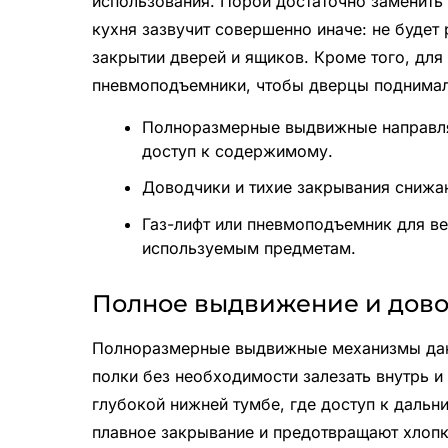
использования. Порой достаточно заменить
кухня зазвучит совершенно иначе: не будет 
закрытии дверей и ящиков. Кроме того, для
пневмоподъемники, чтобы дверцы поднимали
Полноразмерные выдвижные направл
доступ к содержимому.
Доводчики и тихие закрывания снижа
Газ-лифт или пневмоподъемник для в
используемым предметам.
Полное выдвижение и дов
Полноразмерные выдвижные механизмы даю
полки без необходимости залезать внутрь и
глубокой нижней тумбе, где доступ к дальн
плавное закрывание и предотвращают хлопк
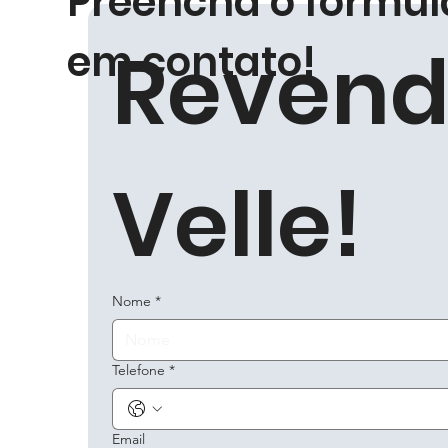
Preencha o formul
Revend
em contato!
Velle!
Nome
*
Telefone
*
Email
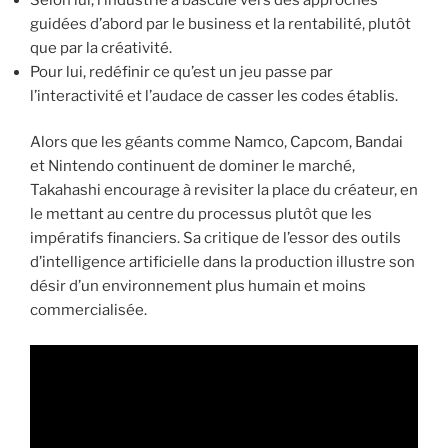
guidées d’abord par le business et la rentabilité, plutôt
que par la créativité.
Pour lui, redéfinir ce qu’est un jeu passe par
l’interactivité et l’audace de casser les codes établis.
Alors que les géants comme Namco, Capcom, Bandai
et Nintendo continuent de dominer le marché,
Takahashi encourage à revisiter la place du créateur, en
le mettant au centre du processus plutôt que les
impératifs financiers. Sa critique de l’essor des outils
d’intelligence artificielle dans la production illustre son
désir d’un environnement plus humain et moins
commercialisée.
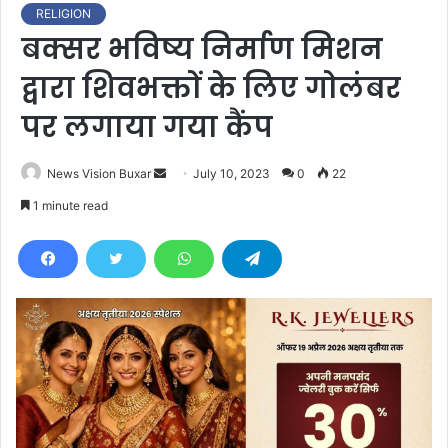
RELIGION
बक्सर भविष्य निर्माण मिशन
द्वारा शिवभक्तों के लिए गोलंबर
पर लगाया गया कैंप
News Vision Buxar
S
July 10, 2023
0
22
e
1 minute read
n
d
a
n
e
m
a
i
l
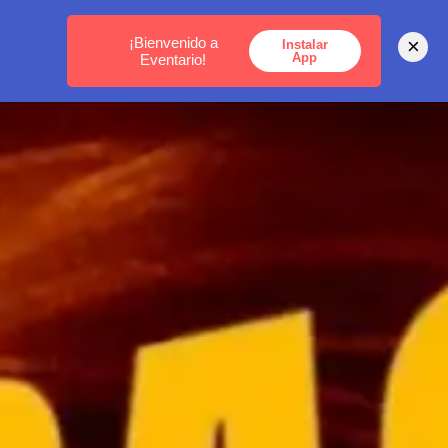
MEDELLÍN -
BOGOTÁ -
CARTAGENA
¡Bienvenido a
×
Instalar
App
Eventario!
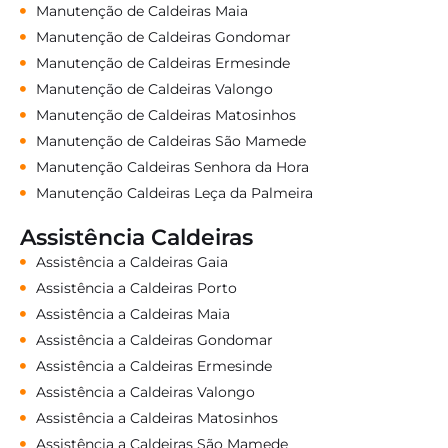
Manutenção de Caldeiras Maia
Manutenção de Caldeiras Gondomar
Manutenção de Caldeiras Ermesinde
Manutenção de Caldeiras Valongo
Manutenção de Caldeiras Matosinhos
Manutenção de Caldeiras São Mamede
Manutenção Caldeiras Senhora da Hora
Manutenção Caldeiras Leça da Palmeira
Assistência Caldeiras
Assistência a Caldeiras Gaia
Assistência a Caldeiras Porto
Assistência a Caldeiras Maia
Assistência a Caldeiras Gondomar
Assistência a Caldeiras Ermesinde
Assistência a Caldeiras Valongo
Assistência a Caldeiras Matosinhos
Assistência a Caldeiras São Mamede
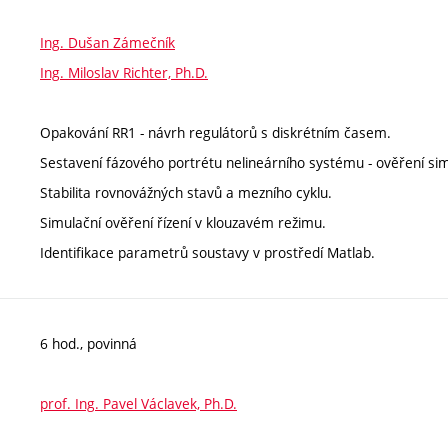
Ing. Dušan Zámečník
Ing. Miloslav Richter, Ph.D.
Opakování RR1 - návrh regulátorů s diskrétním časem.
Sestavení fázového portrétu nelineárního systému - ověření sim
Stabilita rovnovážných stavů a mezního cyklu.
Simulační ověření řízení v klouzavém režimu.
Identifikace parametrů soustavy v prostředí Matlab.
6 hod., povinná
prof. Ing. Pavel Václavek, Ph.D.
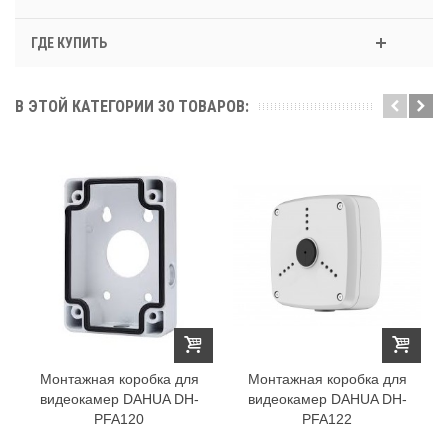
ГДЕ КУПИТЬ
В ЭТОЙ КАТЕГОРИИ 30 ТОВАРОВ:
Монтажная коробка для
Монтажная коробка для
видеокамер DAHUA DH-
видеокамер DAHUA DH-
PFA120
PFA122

--*--

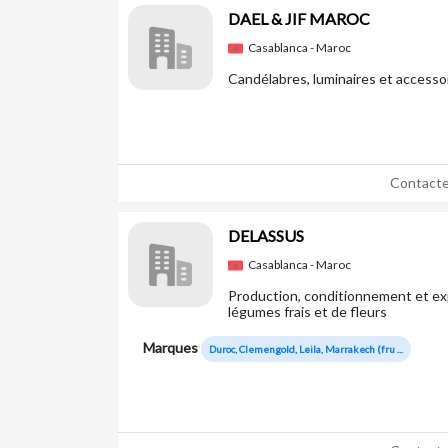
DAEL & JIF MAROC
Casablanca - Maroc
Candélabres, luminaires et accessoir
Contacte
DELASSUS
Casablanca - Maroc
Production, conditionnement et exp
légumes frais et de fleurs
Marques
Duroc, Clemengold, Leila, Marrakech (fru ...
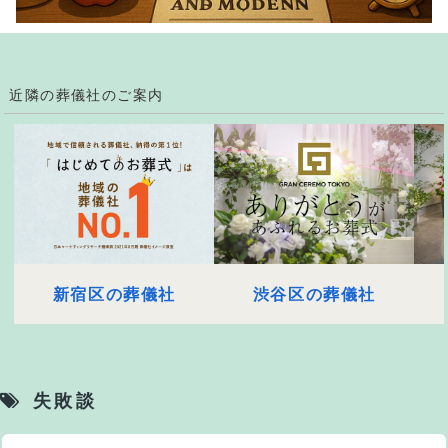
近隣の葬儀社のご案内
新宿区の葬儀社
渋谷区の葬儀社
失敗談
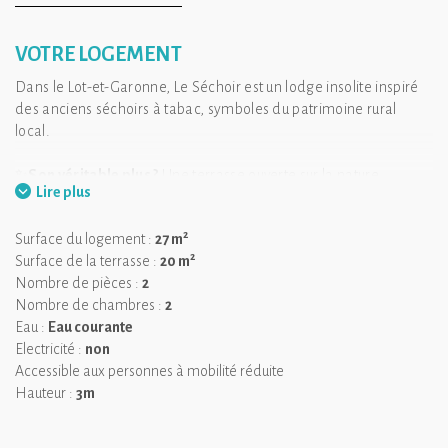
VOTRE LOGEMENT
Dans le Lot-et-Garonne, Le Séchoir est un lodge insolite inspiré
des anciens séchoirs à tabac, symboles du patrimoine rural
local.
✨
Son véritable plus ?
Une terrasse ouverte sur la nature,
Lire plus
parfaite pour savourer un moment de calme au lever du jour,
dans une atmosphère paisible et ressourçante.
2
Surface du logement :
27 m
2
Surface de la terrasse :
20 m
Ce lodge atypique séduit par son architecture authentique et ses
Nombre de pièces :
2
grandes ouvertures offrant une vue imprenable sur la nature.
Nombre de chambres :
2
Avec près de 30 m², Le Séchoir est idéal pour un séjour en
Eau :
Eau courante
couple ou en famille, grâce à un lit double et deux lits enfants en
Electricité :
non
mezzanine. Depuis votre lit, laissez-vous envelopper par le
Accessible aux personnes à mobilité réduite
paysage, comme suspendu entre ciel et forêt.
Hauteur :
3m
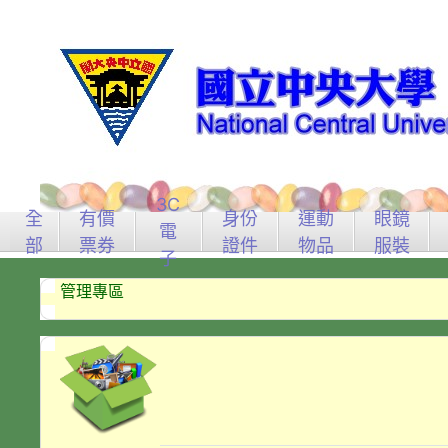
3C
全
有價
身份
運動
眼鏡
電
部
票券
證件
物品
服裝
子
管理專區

--*--

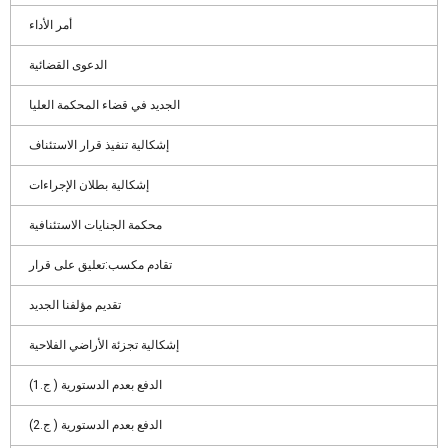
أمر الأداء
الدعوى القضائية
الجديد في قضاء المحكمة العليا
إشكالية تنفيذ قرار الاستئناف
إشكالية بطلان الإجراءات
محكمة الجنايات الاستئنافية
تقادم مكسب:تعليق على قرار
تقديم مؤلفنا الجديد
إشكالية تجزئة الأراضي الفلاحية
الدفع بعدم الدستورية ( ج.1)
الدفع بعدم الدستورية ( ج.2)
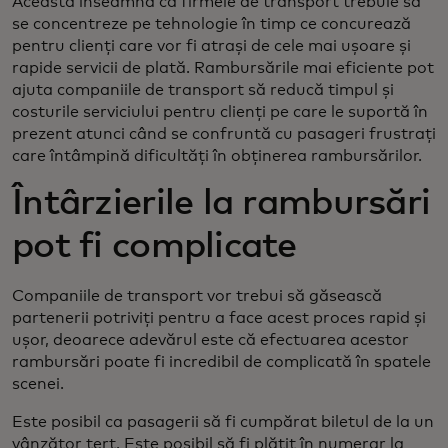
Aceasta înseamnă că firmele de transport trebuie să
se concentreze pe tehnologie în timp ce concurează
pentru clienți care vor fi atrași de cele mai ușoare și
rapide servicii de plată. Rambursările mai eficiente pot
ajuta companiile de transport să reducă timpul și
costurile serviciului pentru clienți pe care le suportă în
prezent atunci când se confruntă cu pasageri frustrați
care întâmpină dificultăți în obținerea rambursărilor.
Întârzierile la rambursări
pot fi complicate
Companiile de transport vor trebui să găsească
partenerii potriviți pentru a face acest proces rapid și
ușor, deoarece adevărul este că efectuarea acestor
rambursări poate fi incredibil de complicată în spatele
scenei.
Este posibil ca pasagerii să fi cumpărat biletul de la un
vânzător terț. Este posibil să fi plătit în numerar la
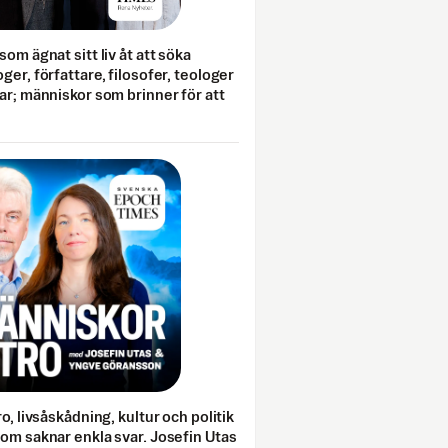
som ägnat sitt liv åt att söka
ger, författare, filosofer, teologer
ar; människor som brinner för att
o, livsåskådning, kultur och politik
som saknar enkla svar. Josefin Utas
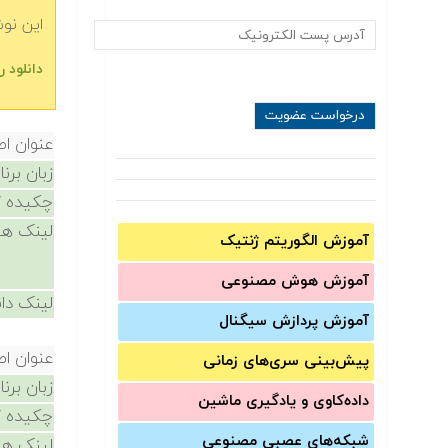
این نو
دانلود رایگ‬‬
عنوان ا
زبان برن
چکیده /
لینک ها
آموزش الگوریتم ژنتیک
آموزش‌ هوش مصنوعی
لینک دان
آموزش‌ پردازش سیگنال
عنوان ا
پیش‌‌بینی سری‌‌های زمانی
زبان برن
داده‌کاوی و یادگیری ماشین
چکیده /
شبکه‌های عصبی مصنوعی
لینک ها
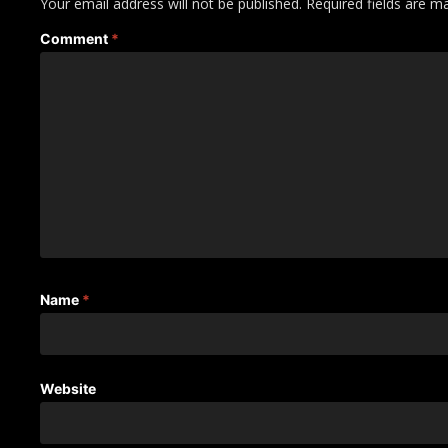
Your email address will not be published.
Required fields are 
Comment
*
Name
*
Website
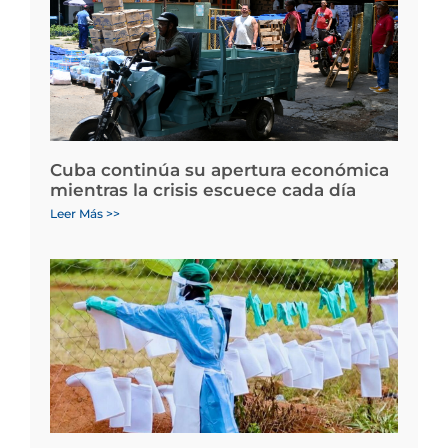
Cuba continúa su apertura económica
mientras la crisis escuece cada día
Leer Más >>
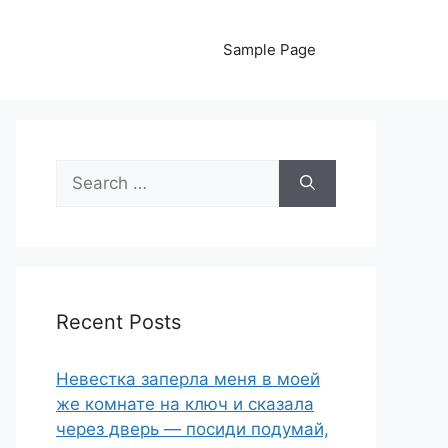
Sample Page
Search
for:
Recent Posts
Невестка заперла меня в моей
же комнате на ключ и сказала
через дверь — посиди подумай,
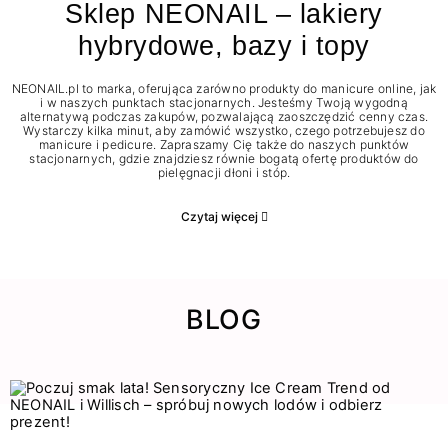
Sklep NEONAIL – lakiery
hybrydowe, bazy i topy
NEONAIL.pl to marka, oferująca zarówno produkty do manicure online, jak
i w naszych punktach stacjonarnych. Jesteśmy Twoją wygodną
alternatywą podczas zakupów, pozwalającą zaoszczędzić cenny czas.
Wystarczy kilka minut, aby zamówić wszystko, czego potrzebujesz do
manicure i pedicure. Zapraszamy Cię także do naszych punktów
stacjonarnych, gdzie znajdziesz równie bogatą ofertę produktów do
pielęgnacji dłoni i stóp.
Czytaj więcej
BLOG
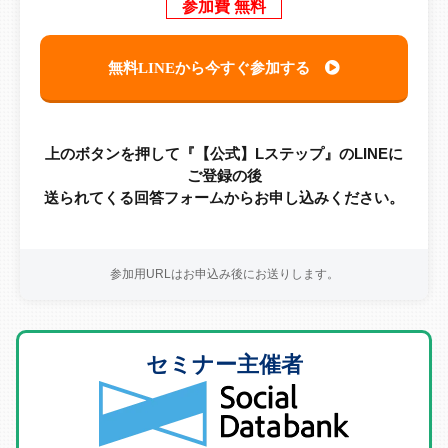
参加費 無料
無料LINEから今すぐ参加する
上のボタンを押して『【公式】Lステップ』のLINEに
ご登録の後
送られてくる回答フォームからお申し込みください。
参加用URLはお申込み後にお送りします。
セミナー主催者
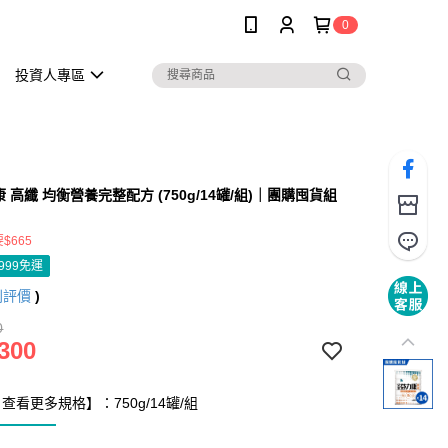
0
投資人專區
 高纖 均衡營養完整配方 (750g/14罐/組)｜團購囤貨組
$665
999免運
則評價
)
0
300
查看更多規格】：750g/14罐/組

--*--

* _What the task asks_
Pictures are to be left out. Write out only the lines above starting at the one with "vânzător terț. Este" and ending at the one with "hybrydowe, bazy i topy", both lines included, exactly.

* _Response to this task_
vânzător terț. Este posibil să fi plătit în numerar la
som ägnat sitt liv åt att söka
ger, författare, filosofer, teologer
ar; människor som brinner för att
o, livsåskådning, kultur och politik
som saknar enkla svar. Josefin Utas
این نو
دانلود رایگ‬‬
عنوان ا
زبان برن
چکیده /
لینک ها
آموزش الگوریتم ژنتیک
آموزش‌ هوش مصنوعی
لینک دان
آموزش‌ پردازش سیگنال
عنوان ا
پیش‌‌بینی سری‌‌های زمانی
زبان برن
داده‌کاوی و یادگیری ماشین
چکیده /
شبکه‌های عصبی مصنوعی
لینک ها
Your email address will not be published.
Required fields are 
Comment
*
Name
*
Website
Cuba continúa su apertura económica
mientras la crisis escuece cada día
Leer Más >>
Sample Page
Search
for:
Recent Posts
Невестка заперла меня в моей
же комнате на ключ и сказала
через дверь — посиди подумай,
Sklep NEONAIL – lakiery
hybrydowe, bazy i topy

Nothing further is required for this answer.